(The data Opens)

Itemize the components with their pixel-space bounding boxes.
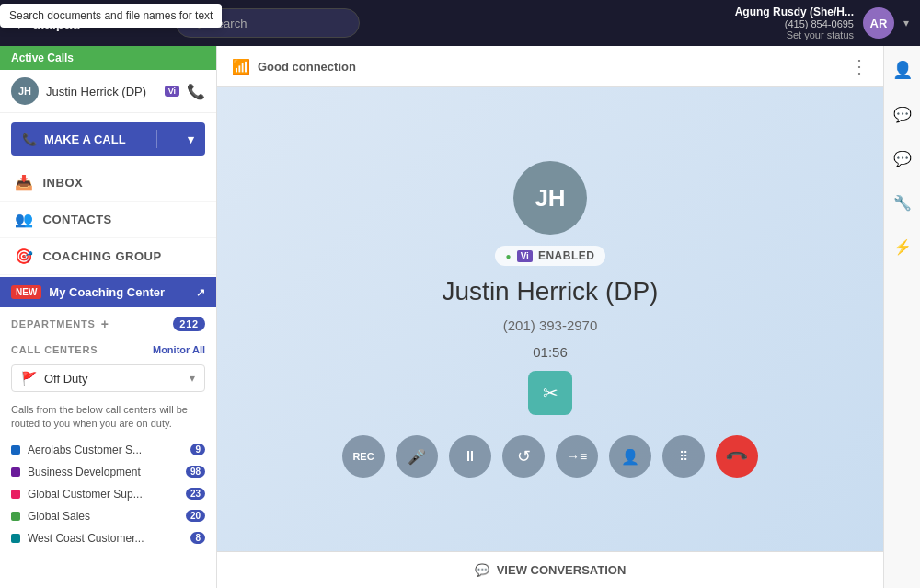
- cc-count: 98: [186, 466, 205, 478]
- keypad-button[interactable]: ⠿: [662, 435, 705, 478]
- phone-icon: 📞: [22, 133, 37, 146]
- cc-count: 8: [190, 532, 205, 544]
- vi-label: Vi: [517, 250, 533, 262]
- transfer-button[interactable]: ↺: [502, 435, 545, 478]
- departments-label: DEPARTMENTS: [11, 318, 96, 329]
- cc-dot: [11, 445, 20, 455]
- new-badge: NEW: [11, 285, 41, 299]
- zendesk-icon: 🔧: [893, 194, 912, 212]
- divider: [156, 130, 157, 148]
- call-center-aerolabs[interactable]: Aerolabs Customer S... 9: [0, 439, 216, 461]
- keypad-icon: ⠿: [679, 449, 688, 464]
- caller-name: Justin Herrick (DP): [443, 277, 659, 306]
- zendesk-icon-button[interactable]: 🔧: [888, 188, 917, 217]
- coaching-icon: 🎯: [15, 248, 34, 265]
- search-tooltip: Search documents and file names for text: [0, 4, 222, 28]
- cc-count: 20: [186, 510, 205, 522]
- avatar: AR: [863, 7, 894, 39]
- active-calls-header: Active Calls: [0, 46, 216, 70]
- vi-status-dot: ●: [506, 251, 512, 261]
- call-area: 📶 Good connection ⋮ JH ● Vi ENABLED Just…: [217, 46, 883, 588]
- view-conversation-label: VIEW CONVERSATION: [497, 563, 627, 577]
- call-header: 📶 Good connection ⋮: [217, 46, 883, 87]
- profile-dropdown-arrow[interactable]: ▾: [903, 17, 909, 29]
- monitor-all-button[interactable]: Monitor All: [153, 344, 205, 355]
- active-call-item[interactable]: JH Justin Herrick (DP) Vi 📞: [0, 70, 216, 113]
- cc-dot: [11, 490, 20, 499]
- signal-icon: 📶: [232, 58, 250, 75]
- hold-button[interactable]: ⏸: [449, 435, 491, 478]
- topbar: Search documents and file names for text…: [0, 0, 920, 46]
- vi-badge: Vi: [165, 86, 179, 97]
- cc-dot: [11, 534, 20, 543]
- contacts-icon: 👥: [15, 211, 34, 228]
- hangup-button[interactable]: 📞: [716, 435, 758, 478]
- user-phone: (415) 854-0695: [735, 18, 854, 29]
- make-call-dropdown-arrow: ▾: [188, 133, 194, 146]
- vi-enabled-text: ENABLED: [538, 249, 595, 262]
- right-sidebar: 👤 💬 💬 🔧 ⚡: [883, 46, 920, 588]
- off-duty-dropdown[interactable]: 🚩 Off Duty ▾: [11, 364, 205, 392]
- sidebar-item-contacts[interactable]: 👥 CONTACTS: [0, 202, 216, 238]
- user-status[interactable]: Set your status: [735, 29, 854, 40]
- record-button[interactable]: REC: [342, 435, 385, 478]
- scissors-button[interactable]: ✂: [528, 371, 572, 415]
- cc-dot: [11, 512, 20, 521]
- cc-name: West Coast Customer...: [28, 532, 183, 545]
- cc-count: 23: [186, 488, 205, 500]
- coaching-center-label: My Coaching Center: [49, 285, 165, 299]
- more-options-button[interactable]: ⋮: [850, 55, 868, 77]
- call-centers-label: CALL CENTERS: [11, 344, 98, 355]
- cc-name: Aerolabs Customer S...: [28, 444, 183, 456]
- connection-label: Good connection: [258, 60, 356, 74]
- sidebar-item-coaching-group[interactable]: 🎯 COACHING GROUP: [0, 238, 216, 275]
- call-centers-section: CALL CENTERS Monitor All: [0, 339, 216, 361]
- sidebar-item-coaching-center[interactable]: NEW My Coaching Center ↗: [0, 277, 216, 307]
- add-department-button[interactable]: +: [101, 317, 109, 331]
- off-duty-label: Off Duty: [44, 372, 87, 386]
- view-conversation-bar[interactable]: 💬 VIEW CONVERSATION: [217, 551, 883, 588]
- mute-icon: 🎤: [408, 448, 426, 466]
- departments-count: 212: [173, 317, 205, 331]
- hangup-icon: 📞: [724, 444, 750, 469]
- user-info: Agung Rusdy (She/H... (415) 854-0695 Set…: [735, 6, 854, 40]
- call-timer: 01:56: [533, 344, 568, 360]
- queue-button[interactable]: →≡: [556, 435, 598, 478]
- cc-name: Business Development: [28, 466, 178, 478]
- call-center-west-coast[interactable]: West Coast Customer... 8: [0, 527, 216, 549]
- vi-enabled-badge: ● Vi ENABLED: [495, 246, 606, 266]
- mute-button[interactable]: 🎤: [396, 435, 438, 478]
- cc-name: Global Sales: [28, 510, 178, 523]
- call-center-global-sales[interactable]: Global Sales 20: [0, 505, 216, 527]
- cc-count: 9: [190, 444, 205, 455]
- calls-routed-description: Calls from the below call centers will b…: [0, 399, 216, 439]
- chat-bubble-icon: 💬: [893, 150, 912, 167]
- sidebar: Active Calls JH Justin Herrick (DP) Vi 📞…: [0, 46, 217, 588]
- person-icon-button[interactable]: 👤: [888, 55, 917, 85]
- call-center-global-customer[interactable]: Global Customer Sup... 23: [0, 483, 216, 505]
- off-duty-chevron-icon: ▾: [190, 372, 195, 385]
- user-name: Agung Rusdy (She/H...: [735, 6, 854, 18]
- transfer-icon: ↺: [517, 446, 531, 467]
- call-avatar: JH: [11, 77, 39, 105]
- inbox-icon: 📥: [15, 174, 34, 191]
- message-icon-button[interactable]: 💬: [888, 99, 917, 129]
- call-content: JH ● Vi ENABLED Justin Herrick (DP) (201…: [217, 87, 883, 551]
- integration-icon-button[interactable]: ⚡: [888, 232, 917, 261]
- call-controls: REC 🎤 ⏸ ↺ →≡ �: [342, 435, 758, 478]
- hold-icon: ⏸: [463, 448, 477, 465]
- call-center-business-dev[interactable]: Business Development 98: [0, 461, 216, 483]
- chat-bubble-icon-button[interactable]: 💬: [888, 144, 917, 173]
- add-person-button[interactable]: 👤: [609, 435, 651, 478]
- queue-icon: →≡: [567, 449, 587, 464]
- add-person-icon: 👤: [621, 448, 639, 466]
- cc-name: Global Customer Sup...: [28, 488, 178, 501]
- make-call-button[interactable]: 📞 MAKE A CALL ▾: [11, 122, 205, 156]
- integration-icon: ⚡: [893, 238, 912, 256]
- sidebar-item-inbox[interactable]: 📥 INBOX: [0, 165, 216, 202]
- end-call-button[interactable]: 📞: [187, 83, 205, 100]
- person-icon: 👤: [892, 60, 913, 80]
- external-link-icon: ↗: [196, 286, 205, 299]
- message-icon: 💬: [893, 106, 912, 123]
- scissors-icon: ✂: [543, 382, 558, 404]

(The data Closes)

* What is expected *
An exact copy of every entry above is needed, minus the pictures.

* Output for this task *
Itemize the components with their pixel-space bounding boxes.
- cc-count: 98: [186, 466, 205, 478]
- keypad-button[interactable]: ⠿: [662, 435, 705, 478]
- phone-icon: 📞: [22, 133, 37, 146]
- cc-count: 8: [190, 532, 205, 544]
- vi-label: Vi: [517, 250, 533, 262]
- transfer-button[interactable]: ↺: [502, 435, 545, 478]
- departments-label: DEPARTMENTS: [11, 318, 96, 329]
- cc-dot: [11, 445, 20, 455]
- new-badge: NEW: [11, 285, 41, 299]
- zendesk-icon: 🔧: [893, 194, 912, 212]
- divider: [156, 130, 157, 148]
- call-center-aerolabs[interactable]: Aerolabs Customer S... 9: [0, 439, 216, 461]
- keypad-icon: ⠿: [679, 449, 688, 464]
- caller-name: Justin Herrick (DP): [443, 277, 659, 306]
- zendesk-icon-button[interactable]: 🔧: [888, 188, 917, 217]
- coaching-icon: 🎯: [15, 248, 34, 265]
- search-tooltip: Search documents and file names for text: [0, 4, 222, 28]
- cc-count: 20: [186, 510, 205, 522]
- avatar: AR: [863, 7, 894, 39]
- active-calls-header: Active Calls: [0, 46, 216, 70]
- vi-status-dot: ●: [506, 251, 512, 261]
- call-area: 📶 Good connection ⋮ JH ● Vi ENABLED Just…: [217, 46, 883, 588]
- view-conversation-label: VIEW CONVERSATION: [497, 563, 627, 577]
- call-header: 📶 Good connection ⋮: [217, 46, 883, 87]
- profile-dropdown-arrow[interactable]: ▾: [903, 17, 909, 29]
- monitor-all-button[interactable]: Monitor All: [153, 344, 205, 355]
- active-call-item[interactable]: JH Justin Herrick (DP) Vi 📞: [0, 70, 216, 113]
- cc-dot: [11, 490, 20, 499]
- signal-icon: 📶: [232, 58, 250, 75]
- hold-button[interactable]: ⏸: [449, 435, 491, 478]
- topbar: Search documents and file names for text…: [0, 0, 920, 46]
- vi-badge: Vi: [165, 86, 179, 97]
- cc-dot: [11, 534, 20, 543]
- contacts-icon: 👥: [15, 211, 34, 228]
- hangup-button[interactable]: 📞: [716, 435, 758, 478]
- user-phone: (415) 854-0695: [735, 18, 854, 29]
- make-call-dropdown-arrow: ▾: [188, 133, 194, 146]
- vi-enabled-text: ENABLED: [538, 249, 595, 262]
- right-sidebar: 👤 💬 💬 🔧 ⚡: [883, 46, 920, 588]
- off-duty-dropdown[interactable]: 🚩 Off Duty ▾: [11, 364, 205, 392]
- sidebar-item-contacts[interactable]: 👥 CONTACTS: [0, 202, 216, 238]
- user-status[interactable]: Set your status: [735, 29, 854, 40]
- record-button[interactable]: REC: [342, 435, 385, 478]
- scissors-button[interactable]: ✂: [528, 371, 572, 415]
- cc-dot: [11, 512, 20, 521]
- cc-name: West Coast Customer...: [28, 532, 183, 545]
- cc-count: 23: [186, 488, 205, 500]
- coaching-center-label: My Coaching Center: [49, 285, 165, 299]
- more-options-button[interactable]: ⋮: [850, 55, 868, 77]
- call-centers-label: CALL CENTERS: [11, 344, 98, 355]
- cc-name: Aerolabs Customer S...: [28, 444, 183, 456]
- connection-label: Good connection: [258, 60, 356, 74]
- sidebar-item-coaching-group[interactable]: 🎯 COACHING GROUP: [0, 238, 216, 275]
- call-centers-section: CALL CENTERS Monitor All: [0, 339, 216, 361]
- sidebar-item-coaching-center[interactable]: NEW My Coaching Center ↗: [0, 277, 216, 307]
- add-department-button[interactable]: +: [101, 317, 109, 331]
- off-duty-label: Off Duty: [44, 372, 87, 386]
- view-conversation-bar[interactable]: 💬 VIEW CONVERSATION: [217, 551, 883, 588]
- mute-icon: 🎤: [408, 448, 426, 466]
- departments-count: 212: [173, 317, 205, 331]
- hangup-icon: 📞: [724, 444, 750, 469]
- user-info: Agung Rusdy (She/H... (415) 854-0695 Set…: [735, 6, 854, 40]
- call-timer: 01:56: [533, 344, 568, 360]
- queue-button[interactable]: →≡: [556, 435, 598, 478]
- cc-name: Business Development: [28, 466, 178, 478]
- call-center-west-coast[interactable]: West Coast Customer... 8: [0, 527, 216, 549]
- vi-enabled-badge: ● Vi ENABLED: [495, 246, 606, 266]
- mute-button[interactable]: 🎤: [396, 435, 438, 478]
- cc-name: Global Sales: [28, 510, 178, 523]
- call-center-global-sales[interactable]: Global Sales 20: [0, 505, 216, 527]
- cc-count: 9: [190, 444, 205, 455]
- calls-routed-description: Calls from the below call centers will b…: [0, 399, 216, 439]
- chat-bubble-icon: 💬: [893, 150, 912, 167]
- sidebar: Active Calls JH Justin Herrick (DP) Vi 📞…: [0, 46, 217, 588]
- person-icon-button[interactable]: 👤: [888, 55, 917, 85]
- call-center-global-customer[interactable]: Global Customer Sup... 23: [0, 483, 216, 505]
- off-duty-chevron-icon: ▾: [190, 372, 195, 385]
- user-name: Agung Rusdy (She/H...: [735, 6, 854, 18]
- transfer-icon: ↺: [517, 446, 531, 467]
- call-avatar: JH: [11, 77, 39, 105]
- inbox-icon: 📥: [15, 174, 34, 191]
- message-icon-button[interactable]: 💬: [888, 99, 917, 129]
- call-content: JH ● Vi ENABLED Justin Herrick (DP) (201…: [217, 87, 883, 551]
- integration-icon-button[interactable]: ⚡: [888, 232, 917, 261]
- call-controls: REC 🎤 ⏸ ↺ →≡ �: [342, 435, 758, 478]
- hold-icon: ⏸: [463, 448, 477, 465]
- call-center-business-dev[interactable]: Business Development 98: [0, 461, 216, 483]
- chat-bubble-icon-button[interactable]: 💬: [888, 144, 917, 173]
- add-person-button[interactable]: 👤: [609, 435, 651, 478]
- queue-icon: →≡: [567, 449, 587, 464]
- add-person-icon: 👤: [621, 448, 639, 466]
- cc-name: Global Customer Sup...: [28, 488, 178, 501]
- make-call-button[interactable]: 📞 MAKE A CALL ▾: [11, 122, 205, 156]
- integration-icon: ⚡: [893, 238, 912, 256]
- sidebar-item-inbox[interactable]: 📥 INBOX: [0, 165, 216, 202]
- end-call-button[interactable]: 📞: [187, 83, 205, 100]
- person-icon: 👤: [892, 60, 913, 80]
- external-link-icon: ↗: [196, 286, 205, 299]
- message-icon: 💬: [893, 106, 912, 123]
- scissors-icon: ✂: [543, 382, 558, 404]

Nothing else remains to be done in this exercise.